Lawrence Harbison, the Playfixer, brings you up to date with what’s hot and what’s not in New York. In this column, Larry reports on Network, American Son, Clueless, The Lifespan of a Fact and King Kong.

Happy New Year!

If you think our country is going to hell in a handbasket and you’re mad as hell and aren’t going to take it anymore then Network, Lee Hall’s adaptation of the Paddy Chayefski screenplay from 1977 which garnered several awards, including one for Best Original Screenplay for Chayefski, you don’t want to miss the stage version at the Belasco Theatre. Directed by Ivo Van Hove and featuring a phenomenal performance by Bryan Cranston as Howard Beale, the deranged anchorman on a nightly news show who becomes a Jeremiah-like prophet, Network is one of the best things you’ll see this season.

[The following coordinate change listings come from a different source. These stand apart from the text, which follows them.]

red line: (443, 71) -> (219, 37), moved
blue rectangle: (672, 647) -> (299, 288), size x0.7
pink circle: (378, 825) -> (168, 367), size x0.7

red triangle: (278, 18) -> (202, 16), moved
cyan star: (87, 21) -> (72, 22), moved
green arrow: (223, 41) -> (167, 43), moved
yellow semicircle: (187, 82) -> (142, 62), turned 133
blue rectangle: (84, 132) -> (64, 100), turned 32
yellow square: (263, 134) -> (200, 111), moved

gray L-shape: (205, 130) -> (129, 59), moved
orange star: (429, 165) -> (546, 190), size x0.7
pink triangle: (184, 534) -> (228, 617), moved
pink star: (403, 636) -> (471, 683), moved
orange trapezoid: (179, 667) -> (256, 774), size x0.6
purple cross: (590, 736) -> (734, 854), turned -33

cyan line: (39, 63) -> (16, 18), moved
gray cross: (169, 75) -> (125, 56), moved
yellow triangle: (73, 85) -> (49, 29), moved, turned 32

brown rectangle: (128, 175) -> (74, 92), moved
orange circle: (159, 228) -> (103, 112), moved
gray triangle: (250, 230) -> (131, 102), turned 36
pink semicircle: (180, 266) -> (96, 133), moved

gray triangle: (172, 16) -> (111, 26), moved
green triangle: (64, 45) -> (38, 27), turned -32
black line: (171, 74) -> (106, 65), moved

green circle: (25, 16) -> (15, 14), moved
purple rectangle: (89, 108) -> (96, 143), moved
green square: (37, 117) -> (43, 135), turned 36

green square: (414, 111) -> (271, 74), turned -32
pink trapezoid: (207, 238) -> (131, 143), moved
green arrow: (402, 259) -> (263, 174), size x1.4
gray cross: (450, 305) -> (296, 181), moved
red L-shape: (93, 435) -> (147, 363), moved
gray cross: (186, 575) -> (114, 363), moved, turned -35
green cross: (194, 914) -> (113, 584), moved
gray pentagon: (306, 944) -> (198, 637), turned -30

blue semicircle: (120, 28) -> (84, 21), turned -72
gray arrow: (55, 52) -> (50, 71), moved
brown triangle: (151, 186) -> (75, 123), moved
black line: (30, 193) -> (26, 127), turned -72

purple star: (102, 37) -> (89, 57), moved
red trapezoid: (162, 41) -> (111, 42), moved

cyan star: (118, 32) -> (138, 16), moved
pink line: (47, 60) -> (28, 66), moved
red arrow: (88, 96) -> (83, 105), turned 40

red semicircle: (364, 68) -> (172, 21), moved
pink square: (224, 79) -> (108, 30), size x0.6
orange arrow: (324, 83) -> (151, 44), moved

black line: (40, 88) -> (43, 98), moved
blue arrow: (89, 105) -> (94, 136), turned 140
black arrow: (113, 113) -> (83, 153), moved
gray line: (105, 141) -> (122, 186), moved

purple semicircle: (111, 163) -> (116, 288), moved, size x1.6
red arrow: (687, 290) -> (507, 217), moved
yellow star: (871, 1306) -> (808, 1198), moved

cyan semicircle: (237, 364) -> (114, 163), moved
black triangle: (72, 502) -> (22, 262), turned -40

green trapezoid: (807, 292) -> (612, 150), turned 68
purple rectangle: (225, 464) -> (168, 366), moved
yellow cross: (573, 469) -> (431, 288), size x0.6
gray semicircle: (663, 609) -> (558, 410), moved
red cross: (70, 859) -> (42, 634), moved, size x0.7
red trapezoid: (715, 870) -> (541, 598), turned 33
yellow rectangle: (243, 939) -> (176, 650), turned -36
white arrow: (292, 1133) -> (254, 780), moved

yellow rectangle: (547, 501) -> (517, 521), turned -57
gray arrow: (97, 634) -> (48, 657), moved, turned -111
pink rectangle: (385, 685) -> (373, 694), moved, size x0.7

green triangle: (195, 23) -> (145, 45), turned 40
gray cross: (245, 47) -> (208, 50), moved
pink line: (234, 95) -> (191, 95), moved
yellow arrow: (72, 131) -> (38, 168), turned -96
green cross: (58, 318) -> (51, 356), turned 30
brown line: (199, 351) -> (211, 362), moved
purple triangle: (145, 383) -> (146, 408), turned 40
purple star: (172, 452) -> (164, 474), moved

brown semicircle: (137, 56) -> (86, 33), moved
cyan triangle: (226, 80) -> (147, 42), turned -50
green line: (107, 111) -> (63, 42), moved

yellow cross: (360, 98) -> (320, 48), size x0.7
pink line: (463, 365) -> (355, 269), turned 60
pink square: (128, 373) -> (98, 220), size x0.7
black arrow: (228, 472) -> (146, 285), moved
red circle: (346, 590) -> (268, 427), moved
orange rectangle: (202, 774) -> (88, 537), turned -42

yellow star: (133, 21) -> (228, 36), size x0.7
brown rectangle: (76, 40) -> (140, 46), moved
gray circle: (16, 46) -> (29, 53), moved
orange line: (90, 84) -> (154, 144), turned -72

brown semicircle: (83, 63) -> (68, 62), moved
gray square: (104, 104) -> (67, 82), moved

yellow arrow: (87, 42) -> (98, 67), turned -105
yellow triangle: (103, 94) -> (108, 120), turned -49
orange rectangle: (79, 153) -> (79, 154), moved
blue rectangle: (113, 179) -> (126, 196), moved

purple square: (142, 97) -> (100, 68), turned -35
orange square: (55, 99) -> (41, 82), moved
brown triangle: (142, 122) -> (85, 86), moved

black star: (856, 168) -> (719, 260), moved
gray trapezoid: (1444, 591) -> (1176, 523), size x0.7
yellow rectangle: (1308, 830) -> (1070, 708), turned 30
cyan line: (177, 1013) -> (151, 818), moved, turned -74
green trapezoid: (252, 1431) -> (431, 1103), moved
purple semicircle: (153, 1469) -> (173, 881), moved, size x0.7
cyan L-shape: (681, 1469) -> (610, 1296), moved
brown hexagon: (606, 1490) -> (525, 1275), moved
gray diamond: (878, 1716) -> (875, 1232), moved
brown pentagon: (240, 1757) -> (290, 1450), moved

Van Hove and his designers, most notably Jan Versweyveld (set and lighting) and Tal Yarden (video), have come up with a concept that almost makes the audience feel as if they are on the newsroom set, a perfect realization of Chayefski’s cogent demonstration of how people come to see what’s on TV as reality. Eager beaver and totally unscrupulous producer Diana Christensen sees that allowing Howard to rant on camera is a ratings gold mine – until, that is, Howard goes completely off the rails. Tatiana Maslany is terrific as Diana, though not as terrific as Faye Dunaway (who won an Oscar) was in the film. Tony Goldwyn is just OK as Max Schumacher, a jaded producer, which, if memory serves, was William Holden’s last appearance on film.

But the stars of the show are Cranston and Van Hove.

American Son by Christopher Demos-Brown, at the Booth Theatre is a powerful, gut-churning parable about the thorny, insolvable dilemma regarding race. It begins with a  black woman, Kendra, waiting late at night at a police station, to which she came when her son Jamal, didn’t come home. She is stymied by a young white police officer who is unable to provide her with information as to Jamal’s whereabouts. She has called her estranged husband, and when he arrives we are surprised, along with the policeman, that he is white. Eventually, the police are able to ascertain what has happened to Jamal, and it’s a tragic ending to this brilliant, strident new play.

Kerry Washington and Stephen Pasquale are very strong as Jamal’s parents, as are Jeremy Jordan as the police officer, and Eugene Lee as an older policeman, and Kenny Leon has directed the play with a steady, unobtrusive hand.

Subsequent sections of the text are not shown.